The Spatial Justice of the Commons

Roberto Rocco
Issues which the lecture addresses
The social sustainability of urban development solutions is often overlooked in favour of economic and/or environmental sustainability. This lecture brings together two areas of study that are generally separate: sustainability and socio-spatial justice. It does so by using Hardin's Tragedy of the Commons to illustrate the issues at hand, especially issues of justice, redistribution, and most specially, democracy and participation in decision making. It does so by using literature by Elinor Ostrom, Susan Fainstein and Patsu Healey on the communicative turn in planning.

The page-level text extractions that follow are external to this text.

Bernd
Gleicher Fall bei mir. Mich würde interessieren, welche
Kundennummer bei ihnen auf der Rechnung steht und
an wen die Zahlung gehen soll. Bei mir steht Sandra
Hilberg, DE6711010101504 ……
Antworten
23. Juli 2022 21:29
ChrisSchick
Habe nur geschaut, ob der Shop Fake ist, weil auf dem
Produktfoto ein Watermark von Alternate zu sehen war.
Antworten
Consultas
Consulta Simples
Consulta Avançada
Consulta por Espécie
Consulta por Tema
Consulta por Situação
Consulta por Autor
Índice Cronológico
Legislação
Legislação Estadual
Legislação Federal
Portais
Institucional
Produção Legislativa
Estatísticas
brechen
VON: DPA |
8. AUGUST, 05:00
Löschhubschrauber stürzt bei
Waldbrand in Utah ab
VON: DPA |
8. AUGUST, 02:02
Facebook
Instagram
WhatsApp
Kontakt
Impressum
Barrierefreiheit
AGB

Short analysis of the above issues
The tragedy of the commons unveils crucial environmental and social impacts of the rational pursuit of self-interest by economic actors, and exposes the tragedy of resource exhaustion if self-interest is pursued mindlessly and free of societal control. It also reveals the challenges surrounding the just redistribution of the fruits of human activity, and how this redistribution is decided. These challenges are discussed through the lenses of Ostrom’s theories on the governance of the commons and Fainstein’s propositions on the just city. These two authors are used here to illuminate how the injustices built into the tragedy of the commons can and are customarily solved through communicative rationality and public justification. Finally, Healey’s ideas on the communicative turn in spatial planning are brought in to bridge Ostrom’s and Fainstein’s ideas into spatial planning theory. It concludes by stating that despite the obvious challenges presented by powerful interests overriding the conditions for spatial justice in the city, there is still great potential in systems of public justification and reasoning to pursue just outcomes in the distribution of spatial benefits and burdens of urban development.

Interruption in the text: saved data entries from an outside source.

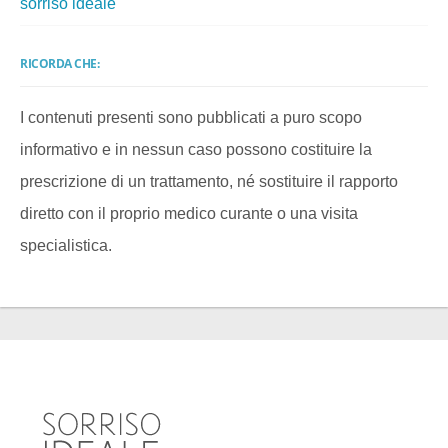
sorriso ideale
RICORDA CHE:
I contenuti presenti sono pubblicati a puro scopo
informativo e in nessun caso possono costituire la
prescrizione di un trattamento, né sostituire il rapporto
diretto con il proprio medico curante o una visita
specialistica.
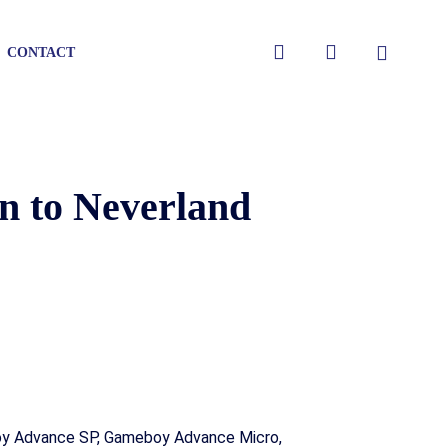
Close
search
account
CONTACT
Cart
n to Neverland
gen
gen
 Advance SP, Gameboy Advance Micro,
gen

Propositions for addressing the issue
1. Introduction of the Tragedy of the Commons
2. Introduction of a socially sensitive notion of sustainability
3. Discussion on the issue of justice and redistribution of resources and the connection with space and urban development
4. Introduction of the notion of spatial justice as bedrock for social sustainability
5. Discussion on how resources are redistributed (distributive justice) and how this is decided upon (procedural justice) and how these notions can be used by policy makers when designing policy.